• _Work instruction_
What is the number of lines in the records below holding the string "Zeilen"? Reply with it and nothing else.

• _Recorded data_

◇ ◇ ◇ ◇

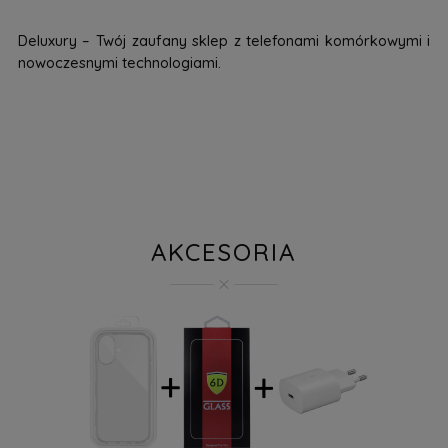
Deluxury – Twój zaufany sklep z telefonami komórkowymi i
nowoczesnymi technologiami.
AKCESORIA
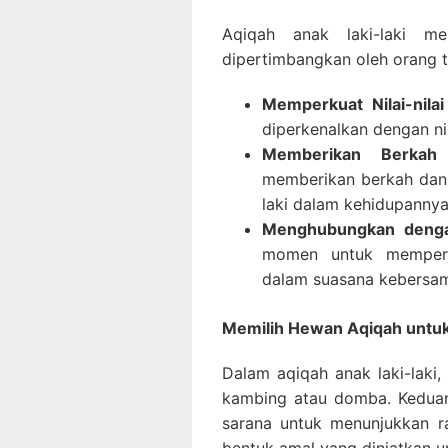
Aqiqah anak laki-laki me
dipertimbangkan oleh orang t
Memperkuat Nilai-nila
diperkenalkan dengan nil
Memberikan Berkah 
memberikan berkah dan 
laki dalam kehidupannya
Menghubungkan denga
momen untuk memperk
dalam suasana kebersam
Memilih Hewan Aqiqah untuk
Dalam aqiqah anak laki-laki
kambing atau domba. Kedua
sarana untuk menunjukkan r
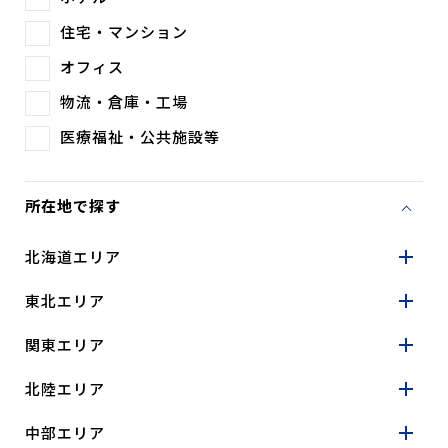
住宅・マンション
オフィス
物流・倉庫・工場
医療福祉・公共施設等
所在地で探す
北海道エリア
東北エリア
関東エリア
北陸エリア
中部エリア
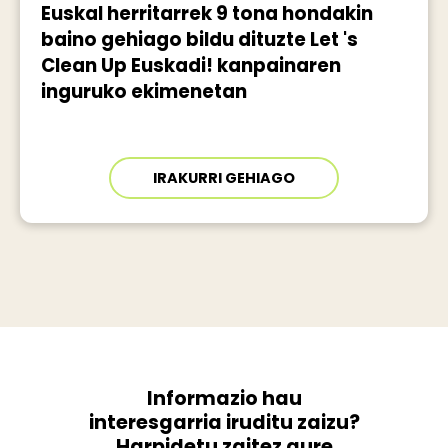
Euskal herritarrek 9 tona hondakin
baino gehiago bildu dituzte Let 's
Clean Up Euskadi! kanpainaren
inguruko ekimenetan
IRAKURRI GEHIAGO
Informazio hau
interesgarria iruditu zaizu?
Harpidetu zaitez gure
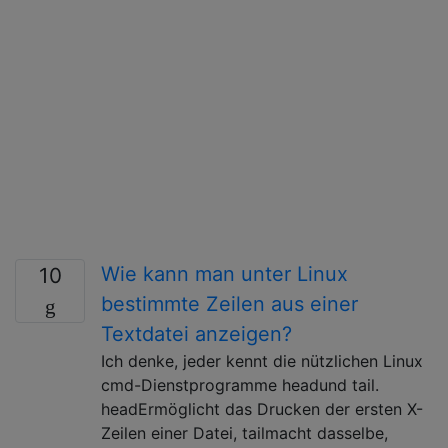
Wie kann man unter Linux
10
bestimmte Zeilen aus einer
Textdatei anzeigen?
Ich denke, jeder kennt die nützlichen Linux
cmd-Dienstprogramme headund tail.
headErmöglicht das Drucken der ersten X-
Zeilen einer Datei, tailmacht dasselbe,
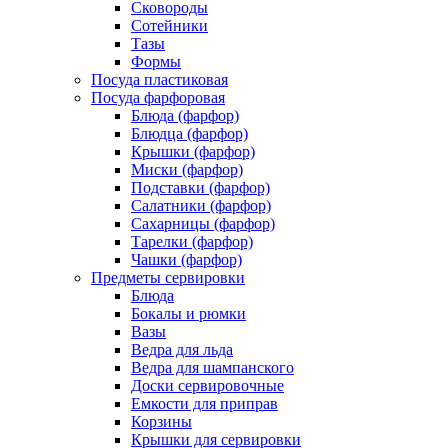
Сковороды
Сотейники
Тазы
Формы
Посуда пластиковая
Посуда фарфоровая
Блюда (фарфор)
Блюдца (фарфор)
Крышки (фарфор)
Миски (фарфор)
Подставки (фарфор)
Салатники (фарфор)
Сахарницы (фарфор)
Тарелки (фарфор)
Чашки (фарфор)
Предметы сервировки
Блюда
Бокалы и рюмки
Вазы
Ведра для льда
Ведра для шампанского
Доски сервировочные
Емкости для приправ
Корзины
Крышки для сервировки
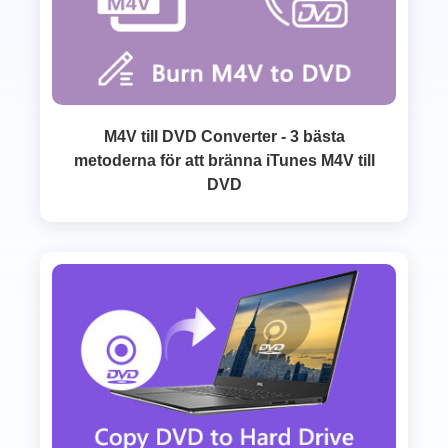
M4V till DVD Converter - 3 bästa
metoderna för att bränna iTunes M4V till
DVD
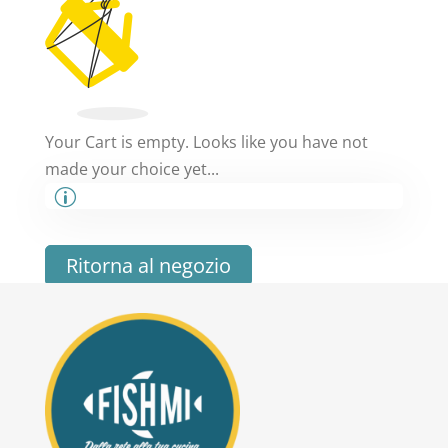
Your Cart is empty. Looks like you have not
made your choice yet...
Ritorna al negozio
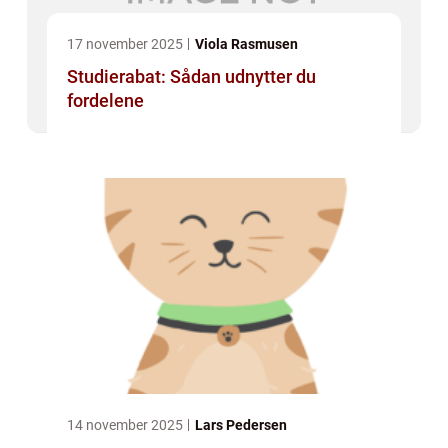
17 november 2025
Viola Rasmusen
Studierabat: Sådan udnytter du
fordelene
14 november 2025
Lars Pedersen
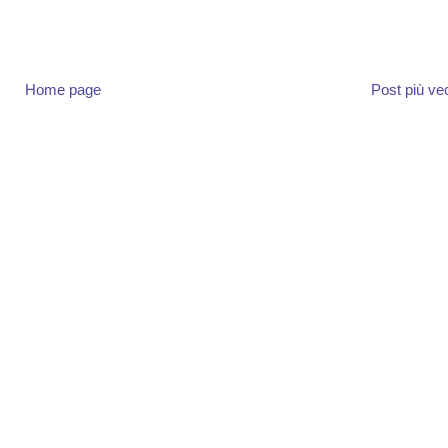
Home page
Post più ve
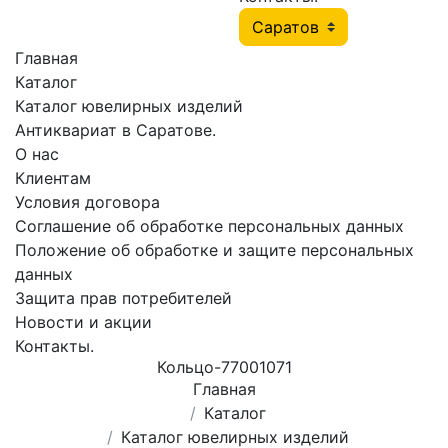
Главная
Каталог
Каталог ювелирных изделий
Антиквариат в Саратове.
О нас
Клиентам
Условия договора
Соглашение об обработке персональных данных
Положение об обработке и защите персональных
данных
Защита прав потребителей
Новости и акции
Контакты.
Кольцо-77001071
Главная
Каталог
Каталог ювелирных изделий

◇ ◇ ◇ ◇

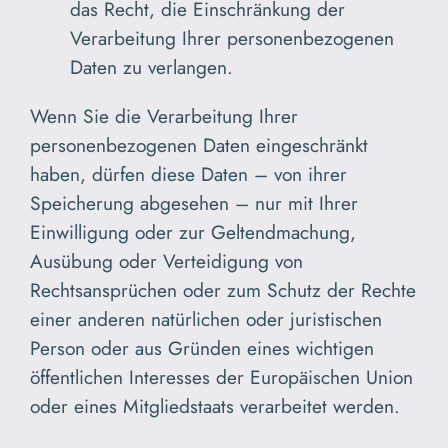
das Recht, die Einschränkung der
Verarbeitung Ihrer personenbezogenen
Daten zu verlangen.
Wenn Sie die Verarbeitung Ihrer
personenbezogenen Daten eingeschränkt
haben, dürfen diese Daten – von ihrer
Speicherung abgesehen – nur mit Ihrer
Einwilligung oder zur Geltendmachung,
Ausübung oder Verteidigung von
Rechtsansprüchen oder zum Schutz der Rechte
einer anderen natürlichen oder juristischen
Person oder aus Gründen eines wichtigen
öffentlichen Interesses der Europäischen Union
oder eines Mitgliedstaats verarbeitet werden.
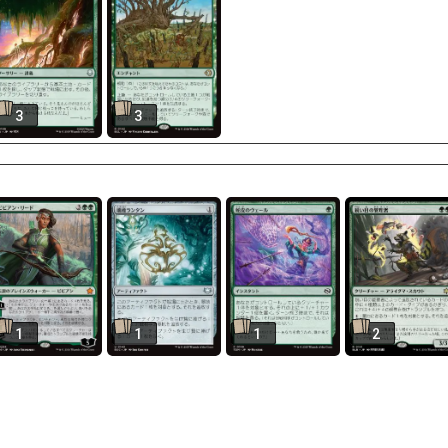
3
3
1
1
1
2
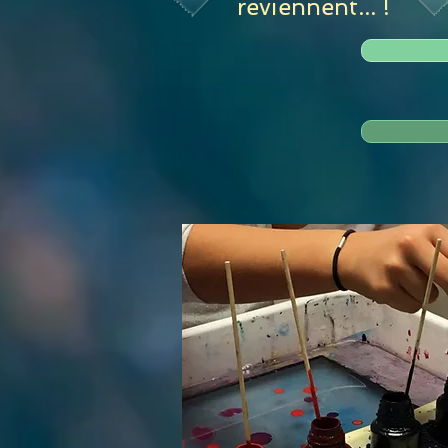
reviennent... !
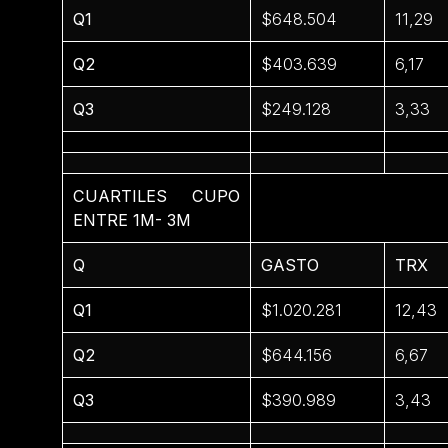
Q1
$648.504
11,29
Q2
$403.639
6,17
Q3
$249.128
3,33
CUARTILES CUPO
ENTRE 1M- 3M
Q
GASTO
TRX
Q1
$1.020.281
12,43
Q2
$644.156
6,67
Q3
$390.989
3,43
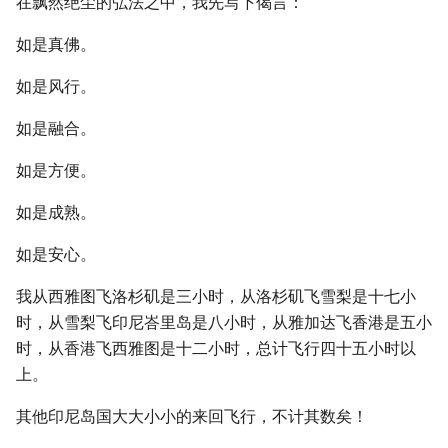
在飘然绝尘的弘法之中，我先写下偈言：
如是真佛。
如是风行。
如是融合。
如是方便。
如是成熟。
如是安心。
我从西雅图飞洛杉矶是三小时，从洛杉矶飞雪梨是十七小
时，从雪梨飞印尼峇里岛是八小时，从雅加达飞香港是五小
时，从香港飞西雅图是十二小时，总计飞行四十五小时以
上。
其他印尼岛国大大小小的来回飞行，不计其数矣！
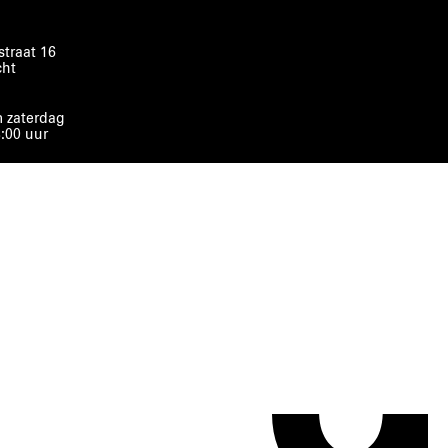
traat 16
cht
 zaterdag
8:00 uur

◇ ◇ ◇ ◇

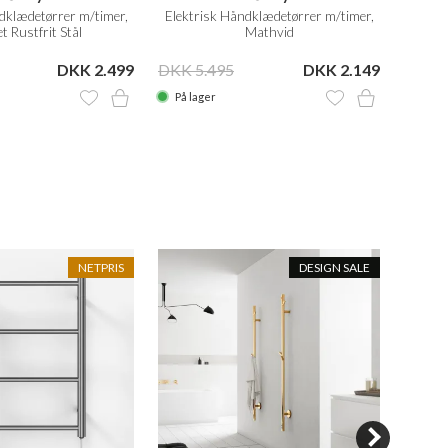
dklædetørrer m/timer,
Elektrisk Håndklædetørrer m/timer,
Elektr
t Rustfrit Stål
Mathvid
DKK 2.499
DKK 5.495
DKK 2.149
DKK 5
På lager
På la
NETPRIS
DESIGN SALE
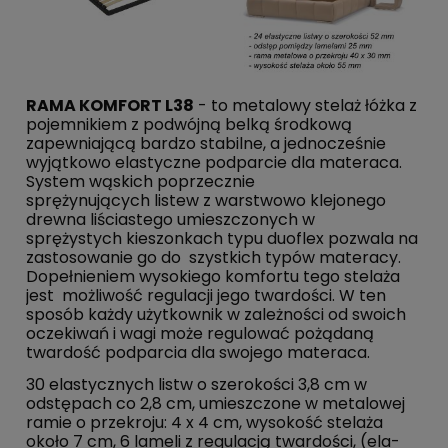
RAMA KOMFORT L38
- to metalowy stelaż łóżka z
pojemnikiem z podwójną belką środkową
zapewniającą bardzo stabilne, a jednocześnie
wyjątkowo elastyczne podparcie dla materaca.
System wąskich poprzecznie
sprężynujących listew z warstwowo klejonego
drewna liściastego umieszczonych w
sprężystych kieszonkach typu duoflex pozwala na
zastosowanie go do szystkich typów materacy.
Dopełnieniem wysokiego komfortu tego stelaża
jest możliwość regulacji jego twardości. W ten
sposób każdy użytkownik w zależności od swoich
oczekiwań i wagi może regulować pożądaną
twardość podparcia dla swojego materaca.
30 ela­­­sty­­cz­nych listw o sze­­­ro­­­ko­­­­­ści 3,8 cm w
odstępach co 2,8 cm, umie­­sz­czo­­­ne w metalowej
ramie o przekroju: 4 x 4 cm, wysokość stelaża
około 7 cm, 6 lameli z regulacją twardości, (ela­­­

◇ ◇ ◇ ◇

• _Written reply_
2